SAN FRANCISCO
Lee Heidhues 3.22.2024
San Francisco is on the knife’s edge of unruly civil discourse and District Attorney Brooke Jenkins continues to sharpen terms of the debate.
As San Francisco’s chief law enforcement officer political creature Jenkins was hoisted into office over the political corpse of the man she worked for, Chesa Boudin. Since being named DA by her fellow collaborator Mayor London Breed in the ouster of Chesa Boudin, the current DA has played to the law and order mob in San Francisco.
It may be good for her political future. But it lays waste to any credibility Brooke Jenkins may have as an upholder of justice under the law. Her overheated rhetoric on the steps of the Hall of Justice was nothing more than Red meat for the mob.
Excerpted from The San Francisco Chronicle 3.2.2024

“Get the fuck out of here. This is our protest.”
“She (DA Brooke Jenkins) is rousing up this bloodlust because she’s sucking up every Asian vote that she needs,” said private attorney Rebecca Young, who organized the counter protest. “Every decision that Brooke Jenkins makes about any high profile case is a political decision.”
Young, who worked in both the District Attorney’s Office and the Public Defender’s Office before she was fired by Jenkins, accused Jenkins of politicizing criminal justice issues as she is running for reelection. At one point during the protests, Young asked a sheriff to arrest someone who she felt was threatening her.
“We want to make sure that our Asian seniors have the ability to walk down the street safely in our city,” said Jenkins, who is running for reelection this year. “If there is no accountability for the people who attack them, if we don’t have adequate consequences for that behavior, it will continue.”
A Chinese American activist faced off against a white defense attorney in one of the tensest exchanges during a protest Friday outside the San Francisco Superior Court.
“Do you care about Asian people?” shouted Jade Tu, who is also the campaign manager for mayoral candidate Mark Farrell. Holding a megaphone to the face of Marc Zilversmit, a San Francisco criminal defense attorney, she continued, “How would you feel if you got stabbed multiple times? Get the fuck out of here. This is our protest.”
Zilversmit yelled back. He’d shown up, he told the Chronicle earlier, to defend the independence of the judiciary.

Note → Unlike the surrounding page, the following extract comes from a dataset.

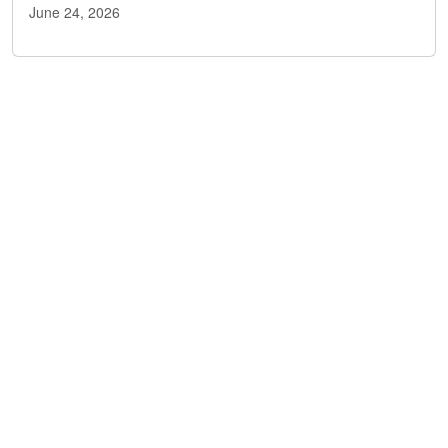
June 24, 2026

About 60 mostly Asian American activists and community members, joined by District Attorney Jenkins, were outside the Hall of Justice to protest what they saw as an injustice — a San Francisco judge granting probation and mental health treatment to Daniel Cauich, who pled guilty in November to charges related to the 2021 nonfatal stabbing of Ahn “Peng” Taylor, a Chinese Vietnamese woman in her 90s.

A small counter protest of about a half-dozen defense attorneys stood to the side, interrupting with chants of their own, shaming Jenkins, making this yet another flash point in the politicized debate about how to best treat mentally ill defendants in violent crimes against Asian American residents, particularly older adults.
Lily Ho, one of the protest’s organizers and a newly elected member of the Democratic County Central Committee, said that none of the protesters thought the judge’s decision was right.
“Shame on you,” she said. “This case is exactly the reason why I personally supported new judges,” referring to a largely unsuccessful push by political moderates to elect new tough-on-crime judges in the recent March election.